I also thought companies wanted more. More sessions, more variety, more content. They don’t. They want simple, repeatable, easy-to-say-yes-to. My best-selling offering was eventually a 20-minute weekly Desk Yoga series. Twenty minutes, twice a week. I fought that instinct for over a year before I accepted it.
And I also thought I should dress like a yoga teacher: leggings, tank top, barefoot (see the cringy photo from the Boardroom session). What actually worked was being quasi-professional and looking like everyone else in the office: slacks, scarf, shoes on. Showing up looking like the rest of the office made employees feel like they could do it, too.

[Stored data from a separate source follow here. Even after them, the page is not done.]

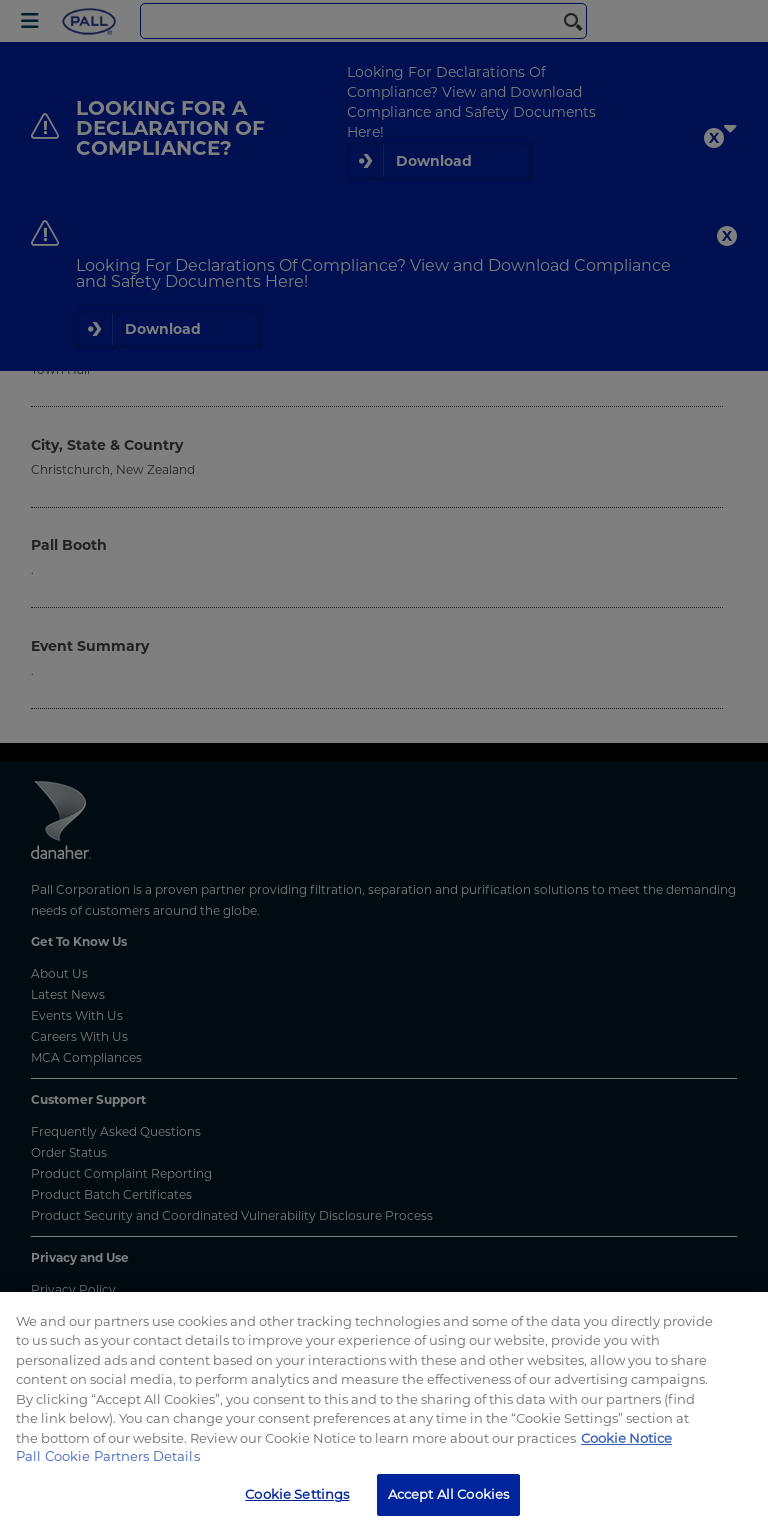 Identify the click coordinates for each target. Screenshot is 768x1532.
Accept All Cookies (448, 1494)
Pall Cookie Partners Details (108, 1456)
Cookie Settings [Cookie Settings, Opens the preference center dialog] (297, 1494)
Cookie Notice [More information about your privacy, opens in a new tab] (626, 1438)
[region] (384, 1412) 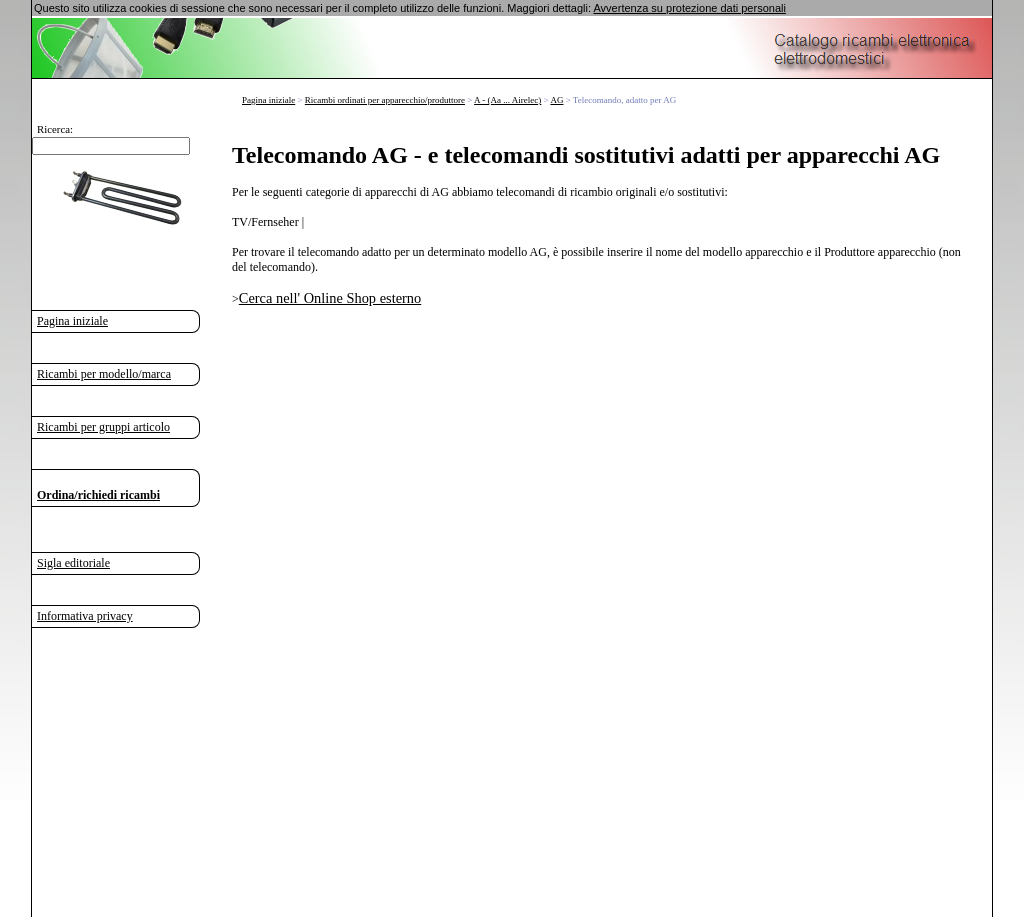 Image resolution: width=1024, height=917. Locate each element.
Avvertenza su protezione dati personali (689, 8)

The lesson underneath all three: leave your yoga teacher identity at the door. Walk in as a professional who happens to know how to breathe.
Fifteen Years Later

Fifteen years later, I’ve worked with hundreds of companies, trained a steady flow of teachers, and built Office Yoga into a place where yoga professionals can learn the specific, tailored, wonderful craft of bringing this practice into the workplace. Some of those early students became regulars and are now friends. I’ve been to their weddings and baby showers. Some companies I pitched in year one became clients in year five, after their wellness budgets opened up. Sandra, the pencil skirt from Wells Fargo, eventually brought me to her next company, a Credit Union I still work with to this day, nine years later. She still has the posture of someone who spends a lot of time at a desk. But she’s lighter on her feet and breathes differently now. I notice.
The gap is still there. Most of the people who need yoga the most will never walk into a studio. But more of them are getting wrist circles in conference rooms, Calming Breath before presentations, and a Desk Yoga sequence that actually addresses what sitting all day does to a human spine. That’s what I’m here to share with you, not the polished version of how this works, but the real one. The version with the carpet smell and pencil skirt. The version where it works anyway.